__Exercise description__: Type out the lines below exactly, pictures excluded.

(Dataset excerpts)
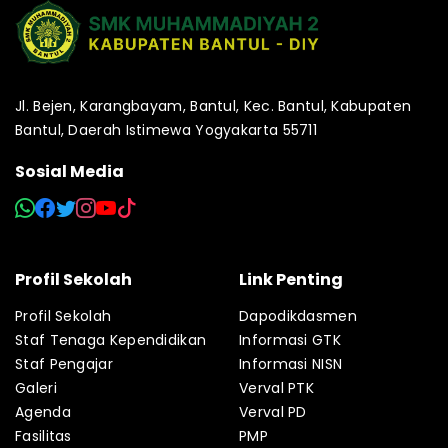
Jl. Bejen, Karangbayam, Bantul, Kec. Bantul, Kabupaten
Bantul, Daerah Istimewa Yogyakarta 55711
Sosial Media
Profil Sekolah
Link Penting
Profil Sekolah
Dapodikdasmen
Staf Tenaga Kependidikan
Informasi GTK
Staf Pengajar
Informasi NISN
Galeri
Verval PTK
Agenda
Verval PD
Fasilitas
PMP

__Response to the exercise__:
Jl. Bejen, Karangbayam, Bantul, Kec. Bantul, Kabupaten
Bantul, Daerah Istimewa Yogyakarta 55711
Sosial Media
Profil Sekolah
Link Penting
Profil Sekolah
Dapodikdasmen
Staf Tenaga Kependidikan
Informasi GTK
Staf Pengajar
Informasi NISN
Galeri
Verval PTK
Agenda
Verval PD
Fasilitas
PMP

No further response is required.